Ferris also notes Paige’s contributions to the team go beyond her performances. In addition to still running with Greater Lowell when she doesn’t have commitments to her high school team, Paige has been a great teammate, captain, and coach for the younger club athletes. After practices with her high school team, she would go to Greater Lowell practices to help coach.
“She’s learning a lot not only about running but also take what she knows and how to pass it on to the younger kids,” Ferris said.
The Gatorade Athlete of the Year for Massachusetts in 2019 and 2020 will attend the University of North Carolina in the fall.
When did you start getting into running?
: I started at a very young age. My parents were both college athletes, so I started when I was like eight. I really started competitively running when I was about ten years old. When you’re eight, you don’t really know too much about what you’re actually doing, you’re just on the track running around.
You used to play soccer, why did you decide to focus solely on track and field?
I wanted to continue soccer through high school originally, but I decided to change because I just fell in love with running. I always felt like it was a big part of my life, and if I didn’t do cross country, it would have been a really weird experience to just have it off to the side.
You often run with the Greater Lowell Road Runners, particularly this winter with no formal school season. What has your experience been training and competing with them over the years?
It was the first club that I ran with, they sort of took me in because there were a couple of Tewksbury people in the club. I just kind of like training with them over these years and I just kept coming back because the coaches are wonderful, the people are wonderful, everyone is super nice. It’s a really good community to be a part of. I helped coach for a little while, but then I got busy with my schedule. But the kids are awesome, I love seeing them, just getting to run in the Greater Lowell Road Runners jersey is always fun.
: How had coaching affected how you view your own training?
: It helped me think of each thing step by step. When I was trying to explain to the younger kids, you had to explain, ‘this is how you do the correct running form,’ but it made me think of each individual part instead of as a whole.
What performance on the track are you most proud of?
: This was a while ago, I was in eighth grade, and I’ve run faster times than this, but at Ocean Breeze on Staten Island was one race where, it was an 800, and I was just going into it like, ‘I haven’t PR’d in anything this season,' I was just stuck at the same time. All of a sudden, this race just worked. Everything just clicked. The start went well, I stayed with the girl that I never thought I’d be able to stay with, everything just seemed to fit together at that race, sort of like where everything started to get better again. That one was definitely a turning point.
Why did you choose the University of North Carolina for college?

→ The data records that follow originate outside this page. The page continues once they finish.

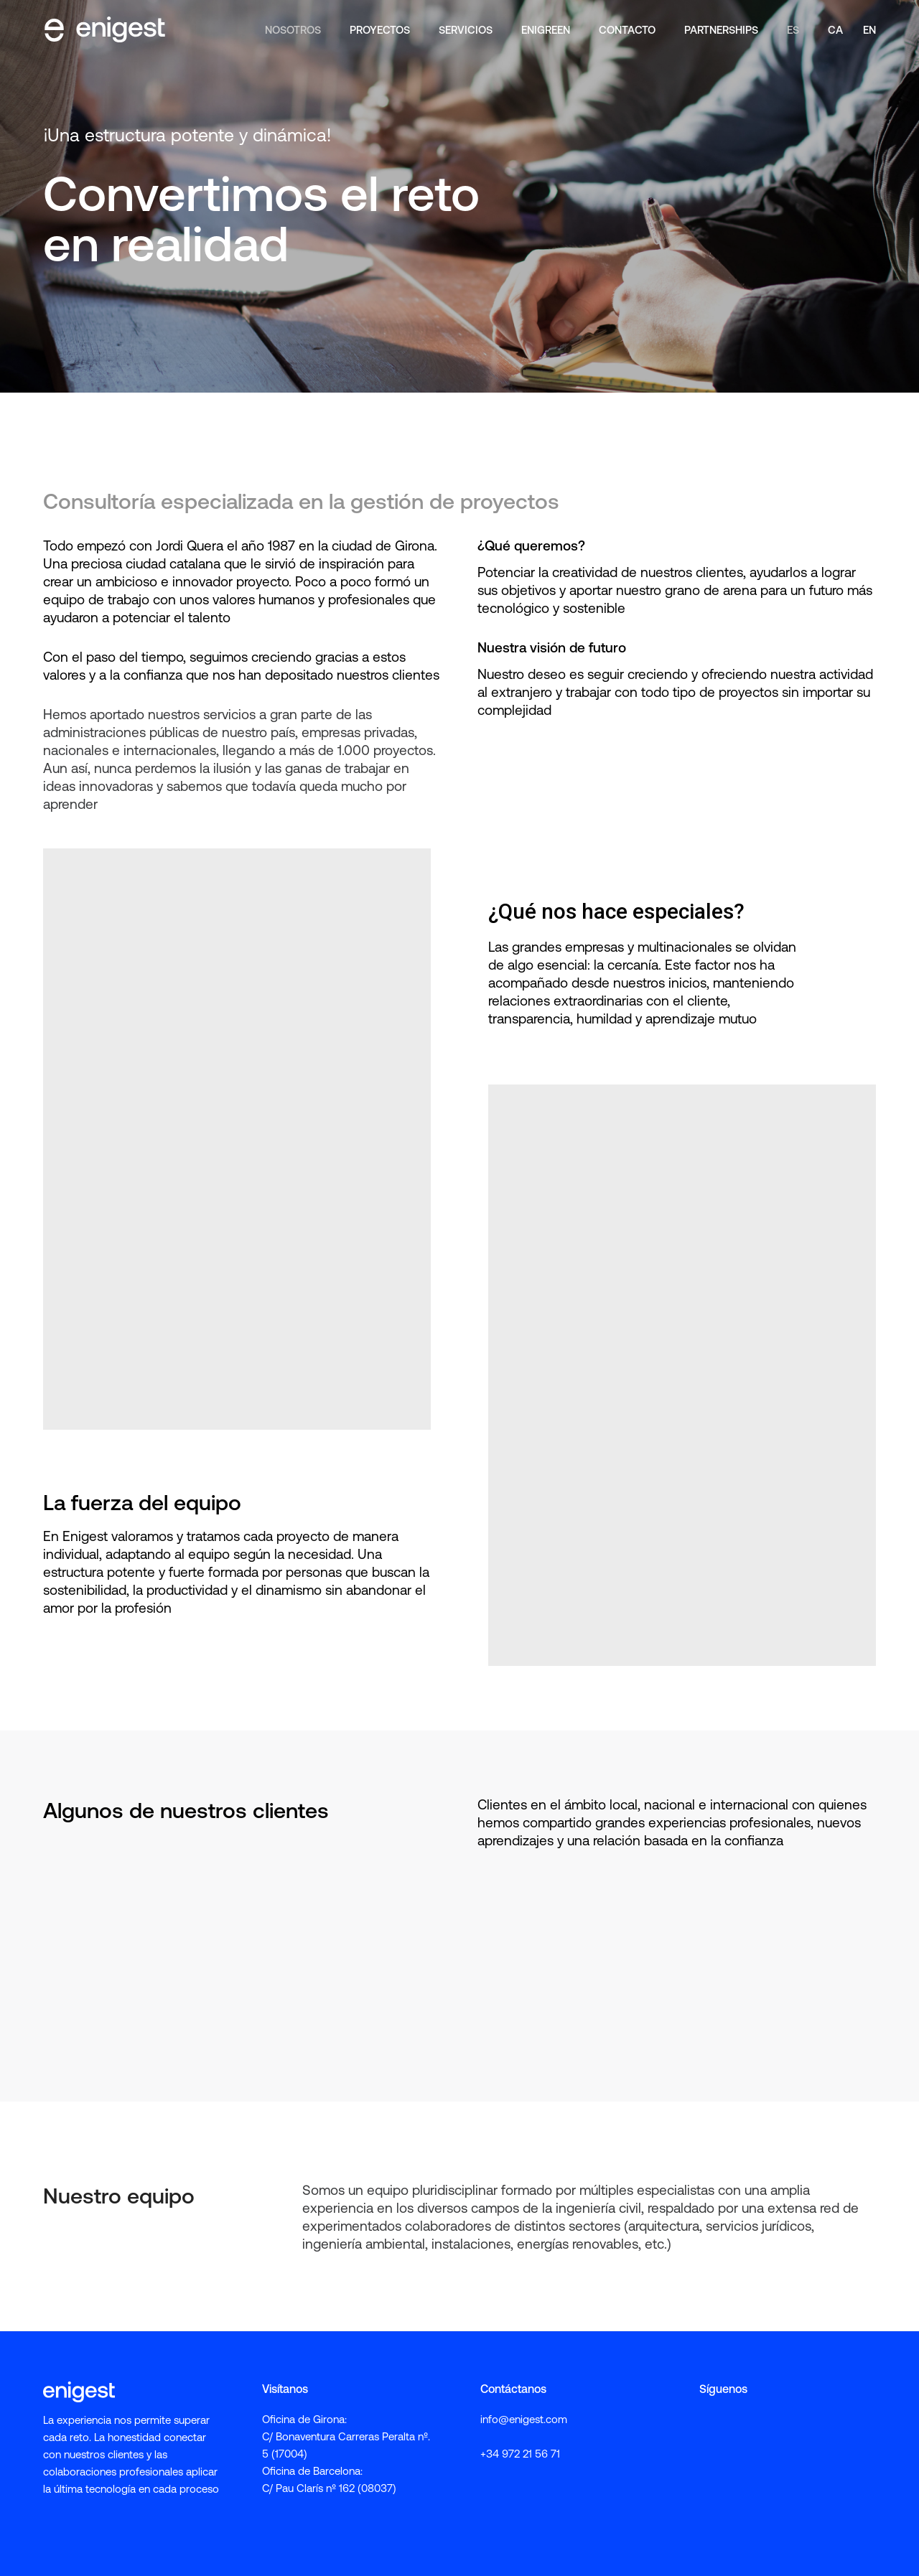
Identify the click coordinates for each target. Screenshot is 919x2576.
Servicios (466, 29)
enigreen (545, 29)
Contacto (627, 29)
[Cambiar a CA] (835, 29)
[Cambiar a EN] (866, 29)
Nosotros (293, 29)
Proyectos (380, 29)
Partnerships (721, 29)
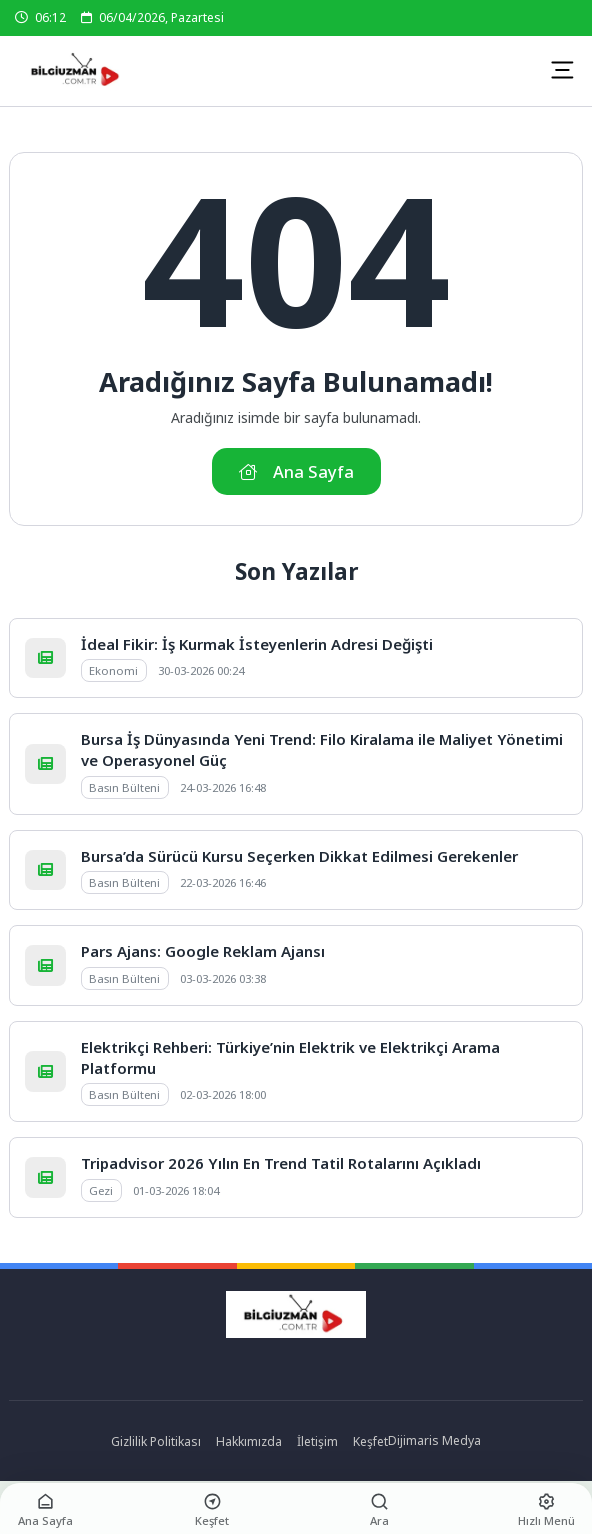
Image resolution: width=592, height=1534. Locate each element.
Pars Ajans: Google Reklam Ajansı (203, 951)
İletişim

I’ll be honest, when I first saw UNC, I did not think it was the school for me. It was a bit hot, I was a bit grumpy after nationals. But then I started talking to the coaches. The first person I talked to was really nice. I started talking to coach Sorenson, and he moved me with his positive attitude. He was saying how they recruit people instead of runners, and that was a big thing for me. I knew I was going to be around these girls all the time. When I actually met the team, I knew it was going to be right for me. I haven’t had any regrets because the girls are such great people.
Do you have any goals you are working towards in this upcoming track season?
I’m hoping to get 2:04 in the 800 meters.